I think the hardest thing about living in North Dakota is getting your 40 hour week in after a awesome weekend hunting. It's only monday and I'm going nuts,might have to split early a day this week to fuel the addiction.


----------



## R y a n (Apr 4, 2005)

Rick Acker said:


> Begging and pleading...then you guys are doing something wrong. Tell me where it's better then guys?...For game and opportunity???
> No, this isn't 1985 anymore...I remember having a hard time finding land that was posted back then when I was a kid. Now, everything is posting up, but I think that is because of times...People want to know who's hunting on their land...That doesn't mean less access. Our there more pay to hunt situations then the good ol' days...Yes, of course, but there is still plenty of opportunity. You have to do your homework and build your relationships. It goes with the territory.
> I still say comparativly speaking...N.D. is a hunting paradise!


You see Rick I'm not talking less access either. I have no issues asking permission or gaining access, as many back home know who I or my family are.
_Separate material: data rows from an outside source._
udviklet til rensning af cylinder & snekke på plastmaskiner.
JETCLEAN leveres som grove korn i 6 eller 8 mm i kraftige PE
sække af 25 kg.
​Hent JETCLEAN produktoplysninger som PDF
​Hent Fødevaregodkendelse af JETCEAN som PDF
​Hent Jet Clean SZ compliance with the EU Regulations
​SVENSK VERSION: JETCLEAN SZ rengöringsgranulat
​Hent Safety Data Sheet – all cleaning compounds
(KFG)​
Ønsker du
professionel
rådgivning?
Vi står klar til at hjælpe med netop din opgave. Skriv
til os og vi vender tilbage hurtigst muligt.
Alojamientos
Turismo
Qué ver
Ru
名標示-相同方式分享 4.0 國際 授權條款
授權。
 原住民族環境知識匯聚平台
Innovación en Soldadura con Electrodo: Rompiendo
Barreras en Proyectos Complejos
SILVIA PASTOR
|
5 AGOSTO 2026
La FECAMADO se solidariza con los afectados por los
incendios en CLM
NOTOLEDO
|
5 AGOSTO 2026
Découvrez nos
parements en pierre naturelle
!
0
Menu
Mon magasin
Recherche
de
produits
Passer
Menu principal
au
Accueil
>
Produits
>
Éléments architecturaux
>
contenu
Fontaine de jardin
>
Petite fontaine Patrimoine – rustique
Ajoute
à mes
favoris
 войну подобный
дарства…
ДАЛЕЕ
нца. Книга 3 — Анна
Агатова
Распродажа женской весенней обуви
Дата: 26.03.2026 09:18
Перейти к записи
We still have many connections.

I'm talking about the type of hunting now being done in ND. Not _*everyone*_ enjoys hunting decoys over 1 specific field as their tactic. Don't get me wrong, I enjoy a great field hunt as much as anyone else, however a person shouldn't be limited to being able to _only_ employ this tactic because of how the "posting issue" and increase in total posted acres has skyrocketed.

Let's face it, because of how everything is being posted, you now have to hunt an entirely different method than many used to....

For those of us who do not hunt decoys exclusively what has happened in North Dakota has been a nightmare. I'm extremely resentful of the increase in posting. The farmers almost had to start posting do to the extra pressure their open property received from new hunters moving into the area away from their former areas which were now newly locked up due to guides leasing them out. I do not blame the farmers whatsoever... I would have felt the need to do the same thing...

As I was saying... ND is no longer a paradise. To me a paradise is being able to hunt. To hunt means you seek out your quarry and hunt them where you find them. With mobile migratory waterfowl who skip from field to field, leaving the roost in different directions, and cold fronts moving birds temporarily into areas, this _implies_ being mobile and spontaneous. You used to be able to drive around the countryside and find birds in different ways, and decide upon finding them how you were going to work them. It wasn't very often you had to deal with a posted field. More likely you were looking to see whether you knew the farmer whose property they were on, and if it was later in the morning how much time you had until 1 PM.

I compare paradise hunting to that which you find in the mountains hunting elk. The elk are mobile. They may be over a few miles day over day. All you should need to worry about is how to approach them without spooking them. It is a true "hunt".

ND waterfowling used to be similar to that before the large influx of NR's, the increase in locked up acres due to guiding activities, and the increase in reciprocal posting from the other farmers seeing all the displaced hunters now over pressuring their property. It has all snowballed into the mess we have today.

Now it appears the only hunting you can do is to lock up a field with permission for yourself and your party. Unless you like decoy hunting, you are fast becoming obsolete in your methodology in ND...

And THAT is a sad thing to see....

Ryan


----------



## goose0613 (Oct 24, 2003)

Rick Acker said:


> That is not what Ryan is saying...I agree it's not like before...but then again...what does stay the same??? It's still pretty darn good and like many here...It's the only reason I have chosen to live here all but 2 years of my life!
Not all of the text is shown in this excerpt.